##### Data records
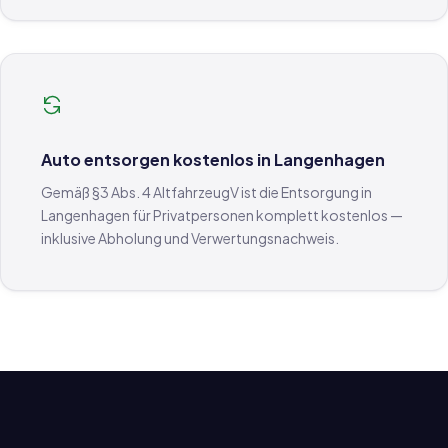
Auto entsorgen kostenlos in Langenhagen
Gemäß §3 Abs. 4 AltfahrzeugV ist die Entsorgung in
Langenhagen für Privatpersonen komplett kostenlos —
inklusive Abholung und Verwertungsnachweis.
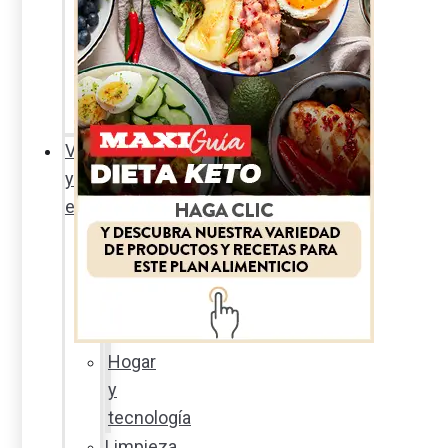
Sexualidad
responsable
En
la
percha
Vida
y
estilo
Productos
nuevos
Moda
Cultura
Hogar
y
tecnología
Limpieza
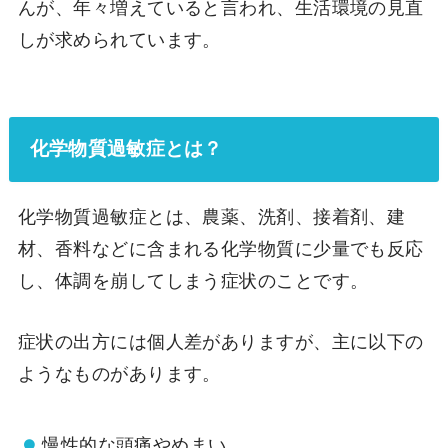
んが、年々増えていると言われ、生活環境の見直
しが求められています。
化学物質過敏症とは？
化学物質過敏症とは、農薬、洗剤、接着剤、建
材、香料などに含まれる化学物質に少量でも反応
し、体調を崩してしまう症状のことです。
症状の出方には個人差がありますが、主に以下の
ようなものがあります。
慢性的な頭痛やめまい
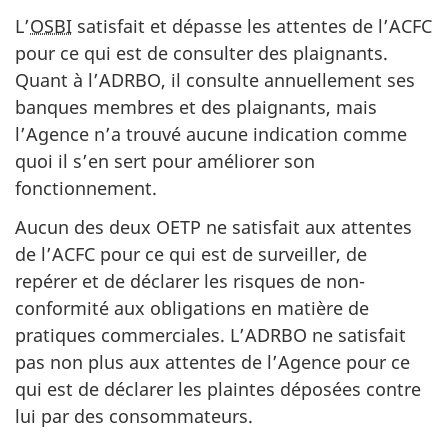
L’
OSBI
satisfait et dépasse les attentes de l’ACFC
pour ce qui est de consulter des plaignants.
Quant à l’ADRBO, il consulte annuellement ses
banques membres et des plaignants, mais
l’Agence n’a trouvé aucune indication comme
quoi il s’en sert pour améliorer son
fonctionnement.
Aucun des deux OETP ne satisfait aux attentes
de l’ACFC pour ce qui est de surveiller, de
repérer et de déclarer les risques de non-
conformité aux obligations en matière de
pratiques commerciales. L’ADRBO ne satisfait
pas non plus aux attentes de l’Agence pour ce
qui est de déclarer les plaintes déposées contre
lui par des consommateurs.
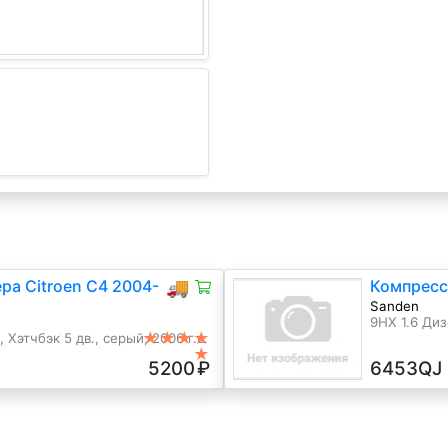
а Citroen C4 2004-
🚚
Компресс
Sanden
9HX 1.6 Дизе
★★★★
 Хэтчбэк 5 дв., серый, 2006 г.в.
★
5200
₽
6453QJ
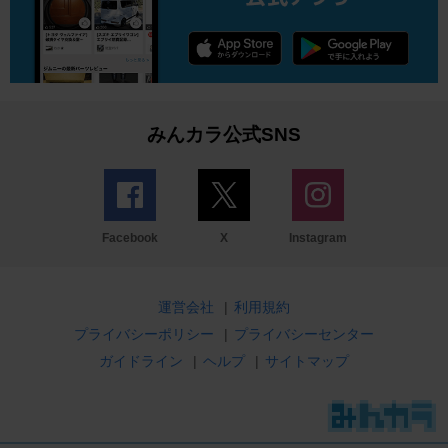
みんカラ公式SNS
Facebook
X
Instagram
運営会社
|
利用規約
プライバシーポリシー
|
プライバシーセンター
ガイドライン
|
ヘルプ
|
サイトマップ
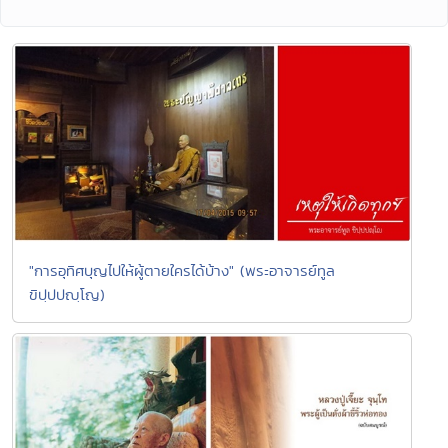
"การอุทิศบุญไปให้ผู้ตายใครได้บ้าง" (พระอาจารย์ทูล
ขิปฺปปญฺโญ)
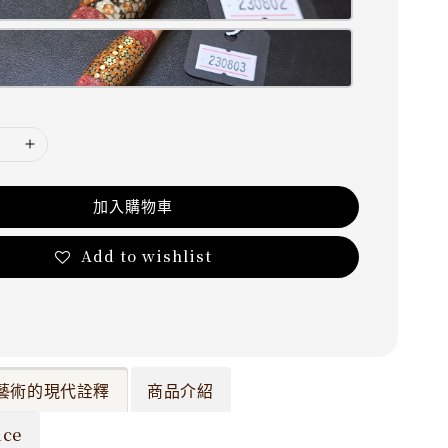
加入購物車
Add to wishlist
藝術的現代詮釋
商品介紹
ce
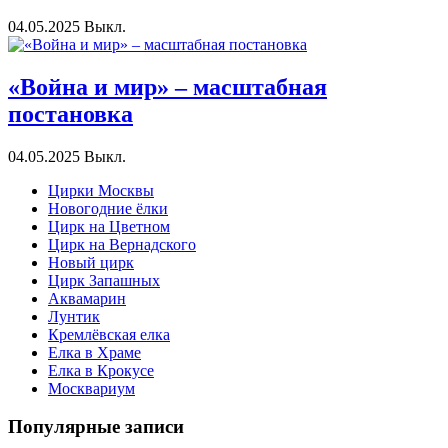
04.05.2025
Выкл.
«Война и мир» – масштабная
постановка
04.05.2025
Выкл.
Цирки Москвы
Новогодние ёлки
Цирк на Цветном
Цирк на Вернадского
Новый цирк
Цирк Запашных
Аквамарин
Лунтик
Кремлёвская елка
Елка в Храме
Елка в Крокусе
Москвариум
Популярные записи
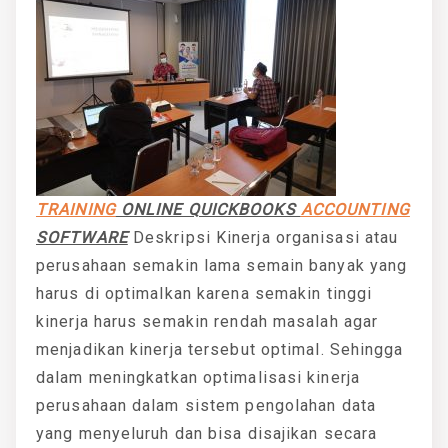
TRAINING
ONLINE QUICKBOOKS
ACCOUNTING
SOFTWARE
Deskripsi Kinerja organisasi atau
perusahaan semakin lama semain banyak yang
harus di optimalkan karena semakin tinggi
kinerja harus semakin rendah masalah agar
menjadikan kinerja tersebut optimal. Sehingga
dalam meningkatkan optimalisasi kinerja
perusahaan dalam sistem pengolahan data
yang menyeluruh dan bisa disajikan secara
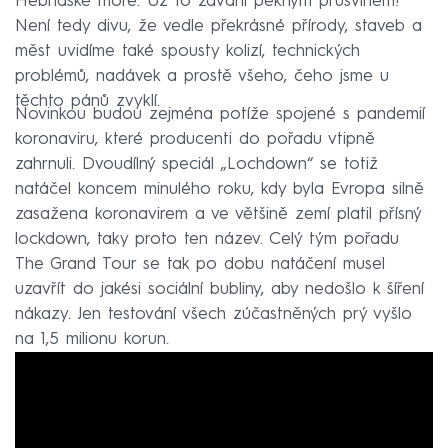
Hebridské moře. Už to zavání pěkným průšvihem!
Není tedy divu, že vedle překrásné přírody, staveb a
měst uvidíme také spousty kolizí, technických
problémů, nadávek a prostě všeho, čeho jsme u
těchto pánů zvyklí.
Novinkou budou zejména potíže spojené s pandemií
koronaviru, které producenti do pořadu vtipně
zahrnuli. Dvoudílný speciál „Lochdown“ se totiž
natáčel koncem minulého roku, kdy byla Evropa silně
zasažena koronavirem a ve většině zemí platil přísný
lockdown, taky proto ten název. Celý tým pořadu
The Grand Tour se tak po dobu natáčení musel
uzavřít do jakési sociální bubliny, aby nedošlo k šíření
nákazy. Jen testování všech zúčastněných prý vyšlo
na 1,5 milionu korun.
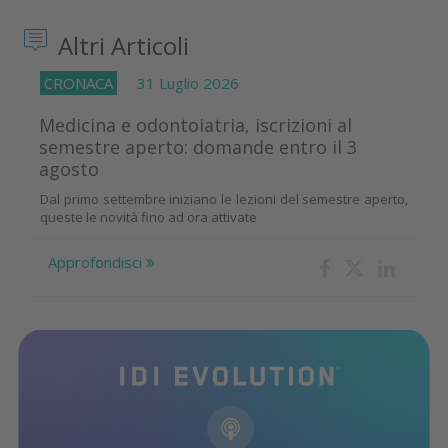
Altri Articoli
CRONACA
31 Luglio 2026
Medicina e odontoiatria, iscrizioni al
semestre aperto: domande entro il 3
agosto
Dal primo settembre iniziano le lezioni del semestre aperto,
queste le novità fino ad ora attivate
Approfondisci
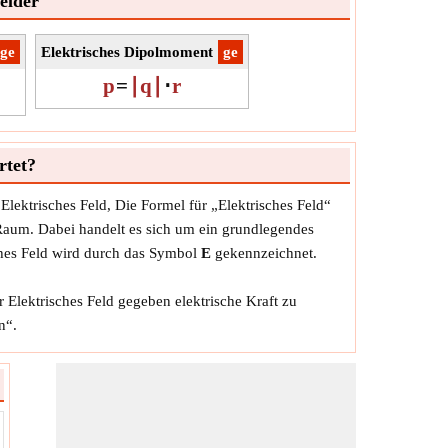
elder
​ge
Elektrisches Dipolmoment
​ge
p
=
∣q∣
⋅
r
rtet?
 Elektrisches Feld, Die Formel für „Elektrisches Feld“
m Raum. Dabei handelt es sich um ein grundlegendes
sches Feld wird durch das Symbol
E
gekennzeichnet.
 Elektrisches Feld gegeben elektrische Kraft zu
n“.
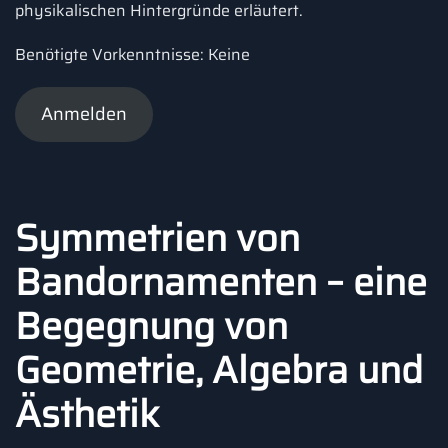
physikalischen Hintergründe erläutert.
Benötigte Vorkenntnisse: Keine
Anmelden
Symmetrien von
Bandornamenten – eine
Begegnung von
Geometrie, Algebra und
Ästhetik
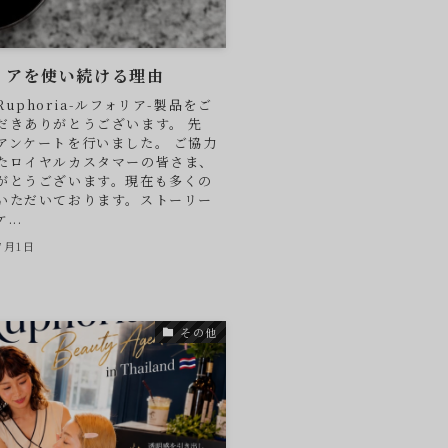
リアを使い続ける理由
uphoria-ルフォリア-製品をご
だきありがとうございます。 先
アンケートを行いました。 ご協力
たロイヤルカスタマーの皆さま、
がとうございます。現在も多くの
いただいております。ストーリー
...
7月1日
その他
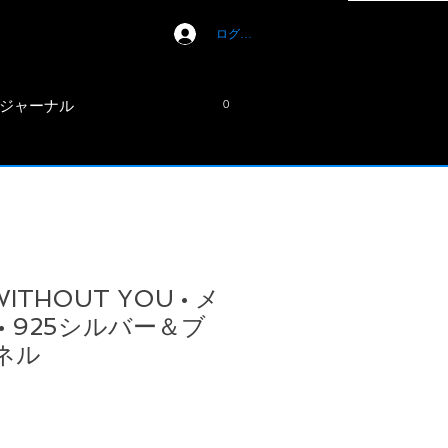
ログイン
ジャーナル
0
WITHOUT YOU • メ
• 925シルバー＆ブ
ネル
##########
Give the records again without a single change, and exclude the pictures.

Auto entsorgen kostenlos in Langenhagen
Gemäß §3 Abs. 4 AltfahrzeugV ist die Entsorgung in
Langenhagen für Privatpersonen komplett kostenlos —
inklusive Abholung und Verwertungsnachweis.
Sexualidad
responsable
En
la
percha
Vida
y
estilo
Productos
nuevos
Moda
Cultura
Hogar
y
tecnología
Limpieza
んが、年々増えていると言われ、生活環境の見直
しが求められています。
化学物質過敏症とは？
化学物質過敏症とは、農薬、洗剤、接着剤、建
材、香料などに含まれる化学物質に少量でも反応
し、体調を崩してしまう症状のことです。
症状の出方には個人差がありますが、主に以下の
ようなものがあります。
慢性的な頭痛やめまい
L’
OSBI
satisfait et dépasse les attentes de l’ACFC
pour ce qui est de consulter des plaignants.
Quant à l’ADRBO, il consulte annuellement ses
banques membres et des plaignants, mais
l’Agence n’a trouvé aucune indication comme
quoi il s’en sert pour améliorer son
fonctionnement.
Aucun des deux OETP ne satisfait aux attentes
de l’ACFC pour ce qui est de surveiller, de
repérer et de déclarer les risques de non-
conformité aux obligations en matière de
pratiques commerciales. L’ADRBO ne satisfait
pas non plus aux attentes de l’Agence pour ce
qui est de déclarer les plaintes déposées contre
lui par des consommateurs.
а Citroen C4 2004-
🚚
Компресс
Sanden
9HX 1.6 Дизе
★★★★
 Хэтчбэк 5 дв., серый, 2006 г.в.
★
5200
₽
6453QJ
みんカラ公式SNS
Facebook
X
Instagram
運営会社
|
利用規約
プライバシーポリシー
|
プライバシーセンター
ガイドライン
|
ヘルプ
|
サイトマップ
"การอุทิศบุญไปให้ผู้ตายใครได้บ้าง" (พระอาจารย์ทูล
ขิปฺปปญฺโญ)
加入購物車
Add to wishlist
藝術的現代詮釋
商品介紹
ce
04.05.2025
Выкл.
«Война и мир» – масштабная
постановка
04.05.2025
Выкл.
Цирки Москвы
Новогодние ёлки
Цирк на Цветном
Цирк на Вернадского
Новый цирк
Цирк Запашных
Аквамарин
Лунтик
Кремлёвская елка
Елка в Храме
Елка в Крокусе
Москвариум
Популярные записи
TRAINING
ONLINE QUICKBOOKS
ACCOUNTING
SOFTWARE
Deskripsi Kinerja organisasi atau
perusahaan semakin lama semain banyak yang
harus di optimalkan karena semakin tinggi
kinerja harus semakin rendah masalah agar
menjadikan kinerja tersebut optimal. Sehingga
dalam meningkatkan optimalisasi kinerja
perusahaan dalam sistem pengolahan data
yang menyeluruh dan bisa disajikan secara
Hebridské moře. Už to zavání pěkným průšvihem!
Není tedy divu, že vedle překrásné přírody, staveb a
měst uvidíme také spousty kolizí, technických
problémů, nadávek a prostě všeho, čeho jsme u
těchto pánů zvyklí.
Novinkou budou zejména potíže spojené s pandemií
koronaviru, které producenti do pořadu vtipně
zahrnuli. Dvoudílný speciál „Lochdown“ se totiž
natáčel koncem minulého roku, kdy byla Evropa silně
zasažena koronavirem a ve většině zemí platil přísný
lockdown, taky proto ten název. Celý tým pořadu
The Grand Tour se tak po dobu natáčení musel
uzavřít do jakési sociální bubliny, aby nedošlo k šíření
nákazy. Jen testování všech zúčastněných prý vyšlo
na 1,5 milionu korun.
Altri Articoli
CRONACA
31 Luglio 2026
Medicina e odontoiatria, iscrizioni al
semestre aperto: domande entro il 3
agosto
Dal primo settembre iniziano le lezioni del semestre aperto,
queste le novità fino ad ora attivate
Approfondisci
elder
​ge
Elektrisches Dipolmoment
​ge
p
=
∣q∣
⋅
r
rtet?
 Elektrisches Feld, Die Formel für „Elektrisches Feld“
m Raum. Dabei handelt es sich um ein grundlegendes
sches Feld wird durch das Symbol
E
gekennzeichnet.
 Elektrisches Feld gegeben elektrische Kraft zu
n“.
physikalischen Hintergründe erläutert.
Benötigte Vorkenntnisse: Keine
Anmelden
Symmetrien von
Bandornamenten – eine
Begegnung von
Geometrie, Algebra und
Ästhetik
リアを使い続ける理由
uphoria-ルフォリア-製品をご
だきありがとうございます。 先
アンケートを行いました。 ご協力
たロイヤルカスタマーの皆さま、
がとうございます。現在も多くの
いただいております。ストーリー
...
7月1日
その他
ログイン
ジャーナル
0
WITHOUT YOU • メ
• 925シルバー＆ブ
ネル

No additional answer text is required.